Good Morning.  I want to commend Chairman Upton for calling this hearing on legislation which addresses various subjects.  I believe this bill has serious defects – flaws that will harm consumers and that risk condoning conduct by broadband companies that will destroy the Internet as we know it.  Although there are a multitude of issues in the bill -- including several provisions I wholeheartedly support, such as the ability of municipalities to provide community broadband services – I will focus my remarks this morning on just two items.
Network Neutrality

In my view, rules ensuring network neutrality are indispensable.  

I understand that there are those who argue that we should rely on mere network neutrality “principles,” or an imprecisely-worded FCC policy statement, rather than legally enforceable rules.   Others will advise us to take a “wait-and-see” approach.

Yet we know from public statements from several industry executives that the owners of the broadband wires into our homes would like to start charging fees to Internet content providers.  In other words, they want to artificially constrain the supply of Internet-based content and services to high-bandwidth consumers.  This represents nothing more than the imposition of a broadband bottleneck tax on electronic commerce.  Such a bottleneck tax for accessing consumers will undoubtedly have a chilling effect on investment and innovation.

There are some out there who will inevitably ask the question, “But why shouldn’t Google pay?”  Google certainly has a very large market cap and presumably could afford to pay.  But that is precisely the wrong question to ask.  The question to ask is whether Larry Page and Sergey Brin could have afforded to pay circa 1998, whether Chief Yahoo Jerry Yang could have afforded to pay a broadband behemoth circa 1995, whether Marc Andreesen, the founder of Netscape, could have afforded to pay anyone, anything, circa 1994.  

If there is an entrepreneur in some proverbial garage somewhere today, whose idea is new, whose product is still in “beta,” their dreams are just as real and valid as Larry’s, Sergey’s, Jerry’s, and Marc’s were an Internet-generation ago.  We should be doing everything we can in public policy to ensure that this successful Internet model continues to drive innovation, economic growth, and job creation.  

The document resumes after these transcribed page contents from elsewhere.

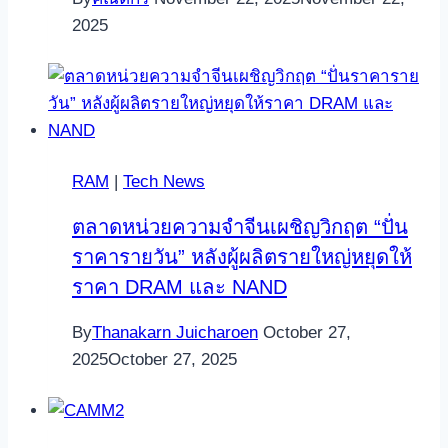
2025
RAM
|
Tech News
ตลาดหน่วยความจำจีนเผชิญวิกฤต “ปั่น
ราคารายวัน” หลังผู้ผลิตรายใหญ่หยุดให้
ราคา DRAM และ NAND
By
Thanakarn Juicharoen
October 27,
2025
October 27, 2025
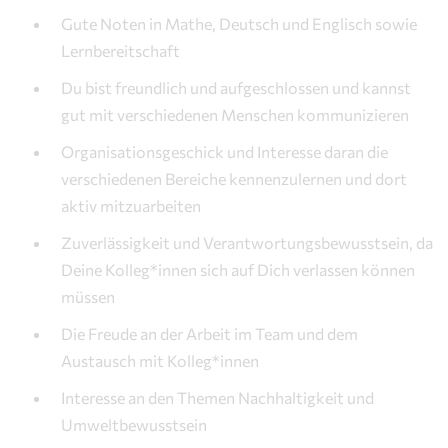
Gute Noten in Mathe, Deutsch und Englisch sowie
Lernbereitschaft
Du bist freundlich und aufgeschlossen und kannst
gut mit verschiedenen Menschen kommunizieren
Organisationsgeschick und Interesse daran die
verschiedenen Bereiche kennenzulernen und dort
aktiv mitzuarbeiten
Zuverlässigkeit und Verantwortungsbewusstsein, da
Deine Kolleg*innen sich auf Dich verlassen können
müssen
Die Freude an der Arbeit im Team und dem
Austausch mit Kolleg*innen
Interesse an den Themen Nachhaltigkeit und
Umweltbewusstsein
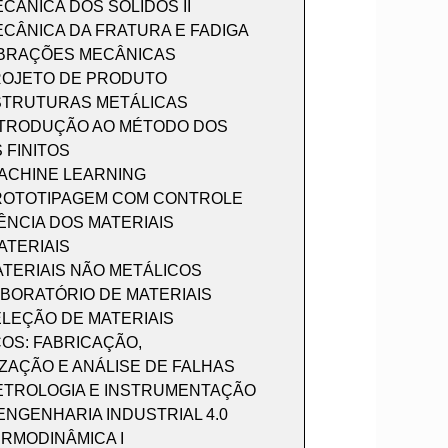
CÂNICA DOS SÓLIDOS II
CÂNICA DA FRATURA E FADIGA
IBRAÇÕES MECÂNICAS
ROJETO DE PRODUTO
STRUTURAS METÁLICAS
NTRODUÇÃO AO MÉTODO DOS
 FINITOS
ACHINE LEARNING
ROTOTIPAGEM COM CONTROLE
ÊNCIA DOS MATERIAIS
ATERIAIS
TERIAIS NÃO METÁLICOS
BORATÓRIO DE MATERIAIS
LEÇÃO DE MATERIAIS
OS: FABRICAÇÃO,
ZAÇÃO E ANÁLISE DE FALHAS
ETROLOGIA E INSTRUMENTAÇÃO
ENGENHARIA INDUSTRIAL 4.0
RMODINÂMICA I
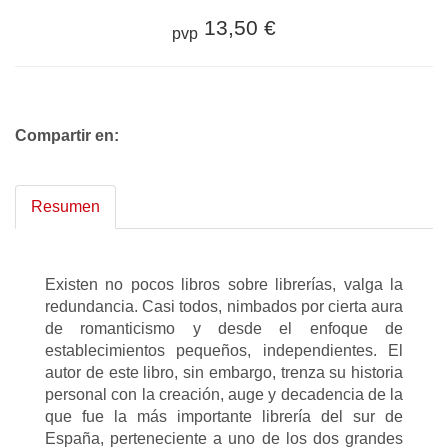
13,50 €
pvp
Compartir en:
Resumen
Existen no pocos libros sobre librerías, valga la
redundancia. Casi todos, nimbados por cierta aura
de romanticismo y desde el enfoque de
establecimientos pequeños, independientes. El
autor de este libro, sin embargo, trenza su historia
personal con la creación, auge y decadencia de la
que fue la más importante librería del sur de
España, perteneciente a uno de los dos grandes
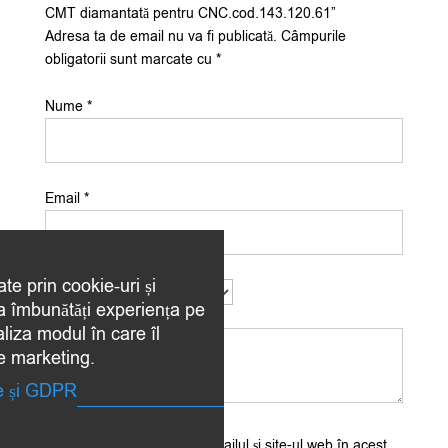
CMT diamantată pentru CNC.cod.143.120.61”
Adresa ta de email nu va fi publicată.
Câmpurile
obligatorii sunt marcate cu
*
Nume
*
Email
*
ate prin cookie-uri și
Evaluarea ta
*
 a îmbunătăți experiența pe
Recenzia ta
*
aliza modul în care îl
de marketing.
te și GDPR
Salvează-mi numele, emailul și site-ul web în acest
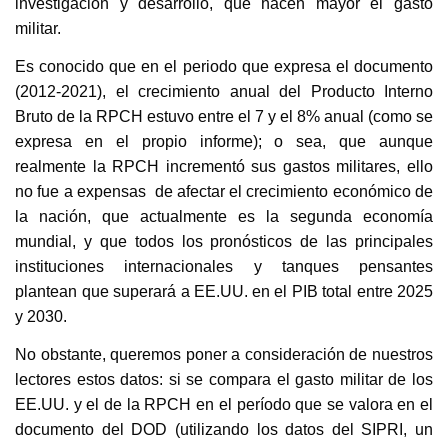
investigación y desarrollo, que hacen mayor el gasto
militar.
Es conocido que en el periodo que expresa el documento
(2012-2021), el crecimiento anual del Producto Interno
Bruto de la RPCH estuvo entre el 7 y el 8% anual (como se
expresa en el propio informe); o sea, que aunque
realmente la RPCH incrementó sus gastos militares, ello
no fue a expensas de afectar el crecimiento económico de
la nación, que actualmente es la segunda economía
mundial, y que todos los pronósticos de las principales
instituciones internacionales y tanques pensantes
plantean que superará a EE.UU.
en el PIB total entre 2025
y 2030.
No obstante, queremos poner a consideración de nuestros
lectores estos datos: si se compara el gasto militar de los
EE.UU. y el de la RPCH en el período que se valora en el
documento del DOD (utilizando los datos del SIPRI, un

Instead, the proposed bill before us effectively condones online discrimination and then ties the hands of the agency from promulgating any guidelines to address it.  The Barton bill actually says the FCC that it can never adopt rules to protect the Internet experience for the millions of entrepreneurs and consumers who rely on it.  

Think about that: if there’s a problem, even if it is widespread, or affects a whole class of users or a whole class of violators, if consumers are being aggrieved on a daily basis, or even if industry itself feels that certain rules are useful or necessary, the Barton bill prohibits any rulemaking authority for the FCC on network neutrality whatsoever.  Rather, it prefers a case-by-case investigation and adjudication of violations.  

Does anyone here remember how long it takes the FCC to deal with individual complaints?  It often takes years!  And this bill is supposed to prepare us for a 21st Century broadband future?  This is efficient government?    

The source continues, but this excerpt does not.